Higher incidence of childhood obesity and increased body awareness among adolescents have combined to spur a substantial rise in the number of reduction mammaplasties being performed on teenaged patients.
In an effort to analyze the indications, complications and long-term outcomes of these procedures in teenaged patients, researchers from Sheffield Children’s Hospital in England undertook a retrospective review of 36 females less than 19 years of age (mean age, 17.4 years) who had undergone unilateral or bilateral reduction mammaplasty. The researchers compiled data on patient demographics, mechanical and psychological symptoms and postoperative complications, then carried out a qualitative prospective questionnaire study between five and 13 years following surgery. Responses were rated using the Likert Scaling system to assess surgery benefits.

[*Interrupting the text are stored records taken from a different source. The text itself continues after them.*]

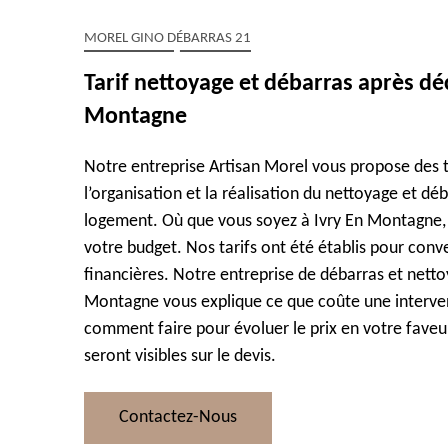
MOREL GINO DÉBARRAS 21
Tarif nettoyage et débarras après dé
Montagne
Notre entreprise Artisan Morel vous propose des ta
l’organisation et la réalisation du nettoyage et dé
logement. Où que vous soyez à Ivry En Montagne, n
votre budget. Nos tarifs ont été établis pour conve
financières. Notre entreprise de débarras et netto
Montagne vous explique ce que coûte une interven
comment faire pour évoluer le prix en votre faveur.
seront visibles sur le devis.
Contactez-Nous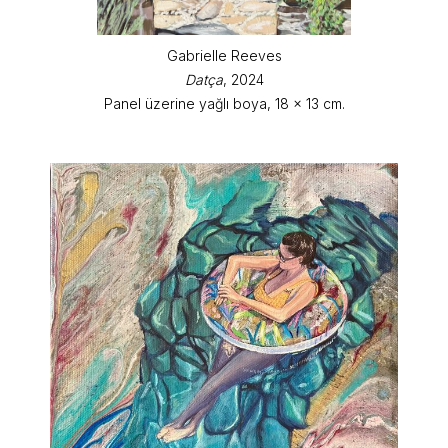
Gabrielle Reeves
Datça
, 2024
Panel üzerine yağlı boya, 18 x 13 cm.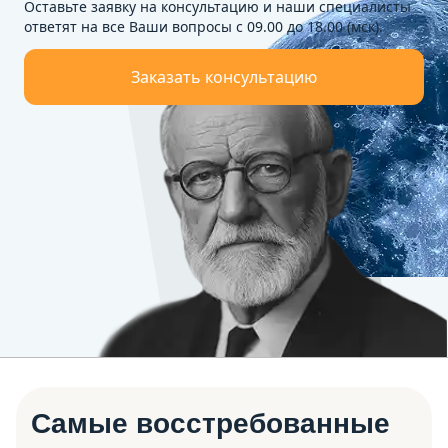
Оставьте заявку на консультацию и наши специалисты
ответят на все Ваши вопросы с 09.00 до 18.00 (мск).
Заказать консультацию
Самые восстребованные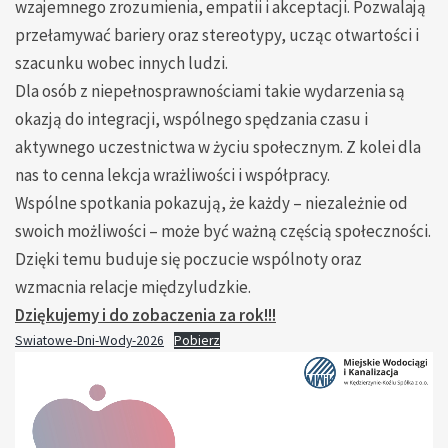
wzajemnego zrozumienia, empatii i akceptacji. Pozwalają
przełamywać bariery oraz stereotypy, ucząc otwartości i
szacunku wobec innych ludzi.
Dla osób z niepełnosprawnościami takie wydarzenia są
okazją do integracji, wspólnego spędzania czasu i
aktywnego uczestnictwa w życiu społecznym. Z kolei dla
nas to cenna lekcja wrażliwości i współpracy.
Wspólne spotkania pokazują, że każdy – niezależnie od
swoich możliwości – może być ważną częścią społeczności.
Dzięki temu buduje się poczucie wspólnoty oraz
wzmacnia relacje międzyludzkie.
Dziękujemy i do zobaczenia za rok!!!
Swiatowe-Dni-Wody-2026
Pobierz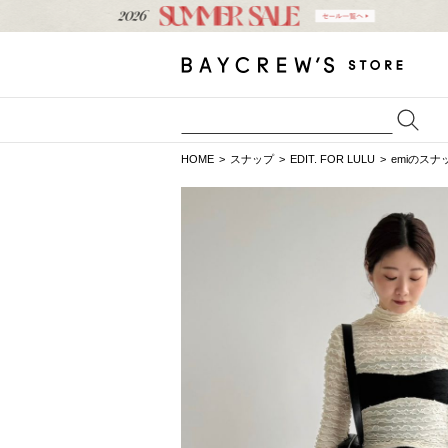
HOME
スナップ
EDIT. FOR LULU
emiのスナ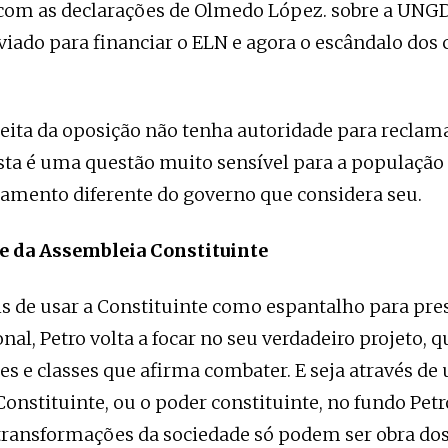
com as declarações de Olmedo López. sobre a UNGD
viado para financiar o ELN e agora o escândalo dos 
eita da oposição não tenha autoridade para reclam
sta é uma questão muito sensível para a população
mento diferente do governo que considera seu.
te da Assembleia Constituinte
s de usar a Constituinte como espantalho para pre
al, Petro volta a focar no seu verdadeiro projeto, q
es e classes que afirma combater. E seja através de
onstituinte, ou o poder constituinte, no fundo Petr
transformações da sociedade só podem ser obra do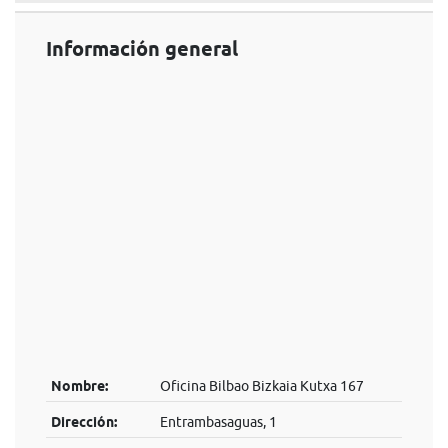
Información general
Nombre:
Oficina Bilbao Bizkaia Kutxa 167
Dirección:
Entrambasaguas, 1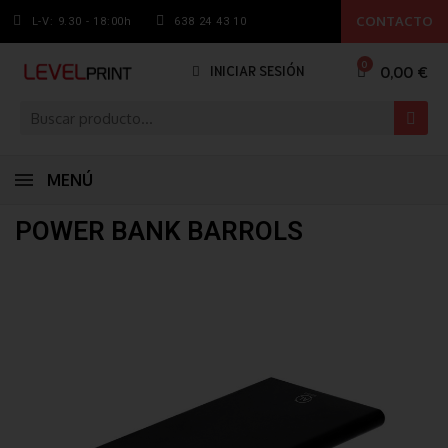
CONTACTO
L-V: 9.30 - 18:00h
638 24 43 10
0,00 €
INICIAR SESIÓN
MENÚ
POWER BANK BARROLS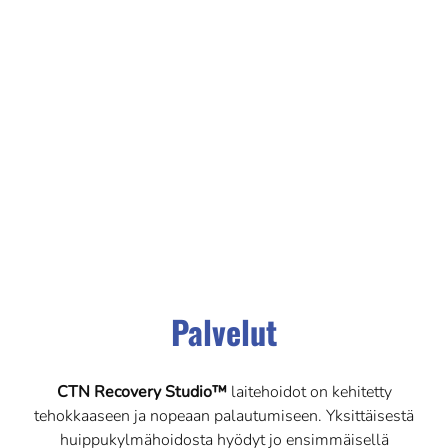
Palvelut
CTN Recovery Studio™
laitehoidot on kehitetty
tehokkaaseen ja nopeaan palautumiseen. Yksittäisestä
huippukylmähoidosta hyödyt jo ensimmäisellä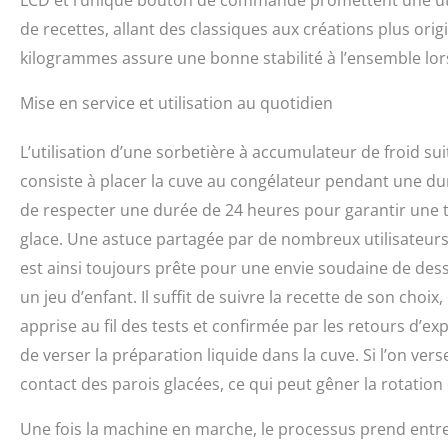
LCD et l’unique bouton de commande promettent une utilisa
de recettes, allant des classiques aux créations plus orig
kilogrammes assure une bonne stabilité à l’ensemble lo
Mise en service et utilisation au quotidien
L’utilisation d’une sorbetière à accumulateur de froid s
consiste à placer la cuve au congélateur pendant une 
de respecter une durée de 24 heures pour garantir une 
glace. Une astuce partagée par de nombreux utilisateurs 
est ainsi toujours prête pour une envie soudaine de desser
un jeu d’enfant. Il suffit de suivre la recette de son choi
apprise au fil des tests et confirmée par les retours d’ex
de verser la préparation liquide dans la cuve. Si l’on ve
contact des parois glacées, ce qui peut gêner la rotation d
Une fois la machine en marche, le processus prend entre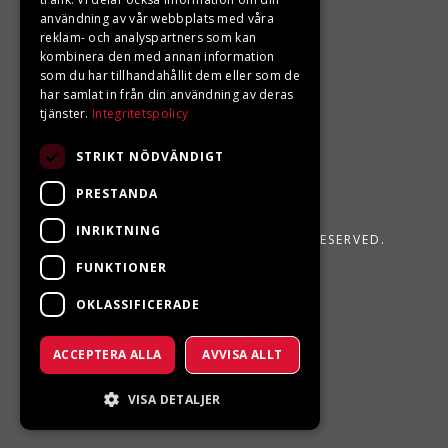
användning av vår webbplats med våra
reklam- och analyspartners som kan
kombinera den med annan information
som du har tillhandahållit dem eller som de
har samlat in från din användning av deras
tjänster.
Integritetspolicy
STRIKT NÖDVÄNDIGT
PRESTANDA
INRIKTNING
LJUNGBERGS MOTOR 2026. ALL RIGHTS RESERVED.
FUNKTIONER
POWERED BY EMPORI CMS
OKLASSIFICERADE
ACCEPTERA ALLA
AVVISA ALLT
VISA DETALJER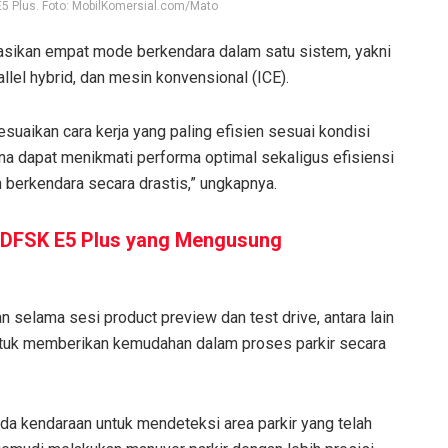
5 Plus. Foto: MobilKomersial.com/Mato
rasikan empat mode berkendara dalam satu sistem, yakni
allel hybrid, dan mesin konvensional (ICE).
aikan cara kerja yang paling efisien sesuai kondisi
na dapat menikmati performa optimal sekaligus efisiensi
berkendara secara drastis,” ungkapnya.
 DFSK E5 Plus yang Mengusung
n selama sesi product preview dan test drive, antara lain
ntuk memberikan kemudahan dalam proses parkir secara
da kendaraan untuk mendeteksi area parkir yang telah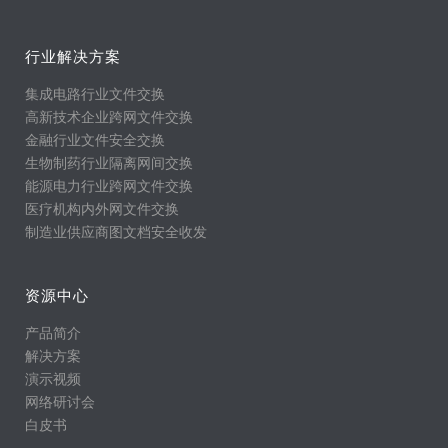
行业解决方案
集成电路行业文件交换
高新技术企业跨网文件交换
金融行业文件安全交换
生物制药行业隔离网间交换
能源电力行业跨网文件交换
医疗机构内外网文件交换
制造业供应商图文档安全收发
资源中心
产品简介
解决方案
演示视频
网络研讨会
白皮书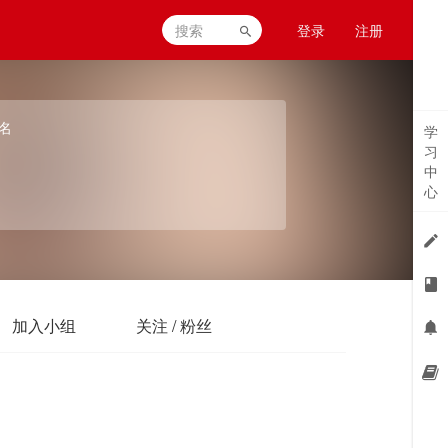
登录
注册
名
学
习
中
心
加入小组
关注 / 粉丝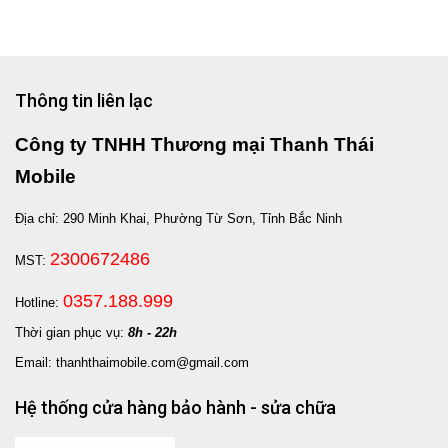
Thông tin liên lạc
Công ty TNHH Thương mại Thanh Thái
Mobile
Địa chỉ: 290 Minh Khai, Phường Từ Sơn, Tỉnh Bắc Ninh
2300672486
MST:
0357.188.999
Hotline:
Thời gian phục vụ:
8h - 22h
Email: thanhthaimobile.com@gmail.com
Hệ thống cửa hàng bảo hành - sửa chữa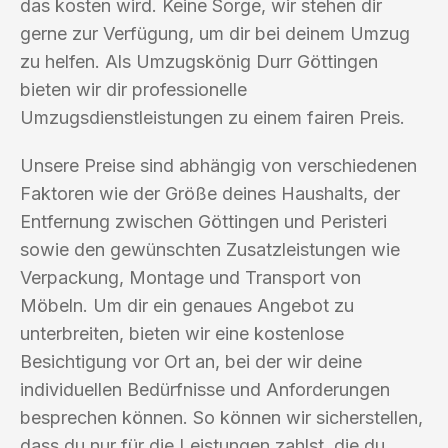
das kosten wird. Keine Sorge, wir stehen dir
gerne zur Verfügung, um dir bei deinem Umzug
zu helfen. Als Umzugskönig Durr Göttingen
bieten wir dir professionelle
Umzugsdienstleistungen zu einem fairen Preis.
Unsere Preise sind abhängig von verschiedenen
Faktoren wie der Größe deines Haushalts, der
Entfernung zwischen Göttingen und Peristeri
sowie den gewünschten Zusatzleistungen wie
Verpackung, Montage und Transport von
Möbeln. Um dir ein genaues Angebot zu
unterbreiten, bieten wir eine kostenlose
Besichtigung vor Ort an, bei der wir deine
individuellen Bedürfnisse und Anforderungen
besprechen können. So können wir sicherstellen,
dass du nur für die Leistungen zahlst, die du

According to the study, the most common pre-surgery mechanical symptoms were back and neck pain, difficulty sleeping and intertrigo. The principal psychological complaints were increased self-consciousness, low self-esteem, depression and bullying. Following surgery and follow-up, 67 percent of patients reported experiencing an immediate resolution of mechanical symptoms, while 47 percent reported an improvement in psychological symptoms.
“Reduction mammaplasty is especially beneficial in this group of patients as they suffer increased psychological comorbidities versus their adult counterparts,” the authors write. “Patients need to be adequately assessed and counseled for optimal outcome.”